As Microsoft announces the first quarterly loss in the company’s history, Google reports a boost in sales and profits.

On a day of mixed fortunes for two of the world’s biggest technology names, made headlines for completely different reasons.

After writing off some of the value of its online advertising business, Aquantive, computing giant Microsoft announced the first losses in its history. The advertising business Aquantive struggled to compete with Google, forcing Microsoft to write down the value of the company by $6.2billion (£3.94billion, 5billion euros).

This brought about a $492million loss in the three months until the end of June, compared with a profit of $5.9billion just one year ago.

It is the first time that the company has announced a loss since they joined the stock market in 1986.

By contrast, Google enjoyed an increase in sales and profits in the same three month period until June. It was the first results statement released by the search engine giant since the company’s takeover of Motorola Mobility Holdings (MMH).

Since the deal Google revenue had increased by 35% to $12.21billion for the period.

The same period also included the launch of the Nexus 7 tablet computer, which Chief Executive Larry page claimed had received ‘rave reviews’.

Unlike Microsoft, Google generates a huge amount of advertising revenue, through advertising based around its searches.

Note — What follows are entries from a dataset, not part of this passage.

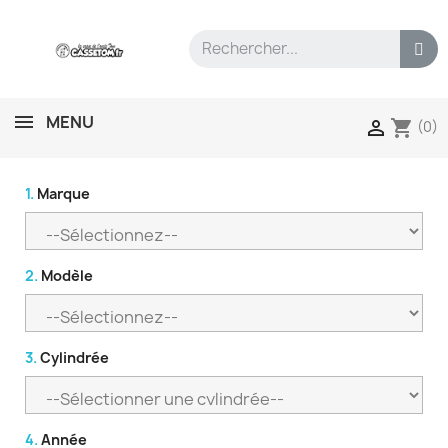
MENU
shopping_cart

(0)
1.
Marque
2.
Modèle
3.
Cylindrée
4.
Année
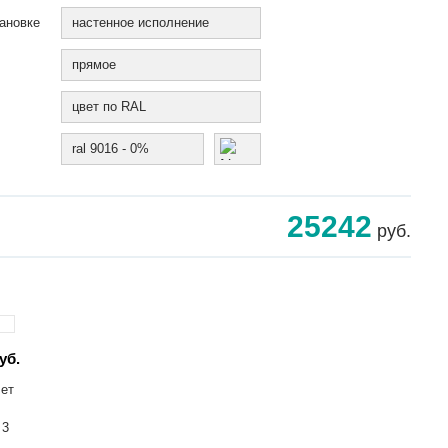
ановке
настенное исполнение
прямое
цвет по RAL
ral 9016 - 0%
25242
руб.
уб.
лет
 3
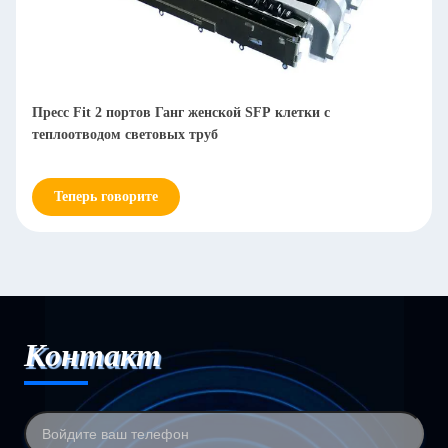
Высокопроизводительный SFP Cage Connector 1 x 1 
Port 3D Foot Design 3,05 мм
Теперь говорите
Контакт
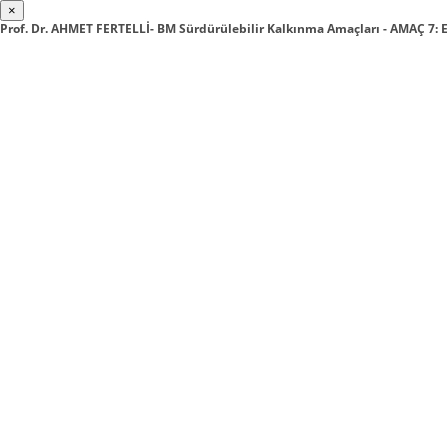
×
Prof. Dr. AHMET FERTELLİ- BM Sürdürülebilir Kalkınma Amaçları - AMAÇ 7:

The company also makes the popular Android operating system for mobile phones.

Excluding the Aquantive write off, Microsoft profits actually exceeded expectations, plus a slowing down of sales has been attributed to customers holding out for the forthcoming release of Microsoft Windows 8.

HitSearch Director Andy Redfern commented "There are lies, damn lies and statistics. Look deeper into the initial headline of this story and you will find a company still reacting to acquisition decisions made pre-world crash in May 2007.

"Microsoft paid the right price for Aquantive, pre-crash, with large businesses still spending heavily. The advertising world looked rosy, but post-crash advertising revenues fell; and the full effect has of that is finally trickling through to the company balance sheet.

"Looking beneath the headline shows that Microsoft is still a business growing at a great rate and the recent rolled out of Windows 8 will prove very popular. Google on the other hand still growing at stunning rate and people can expect that rate to continue next year as it monetizes aspects of its service that were once free; Google Shopping for example."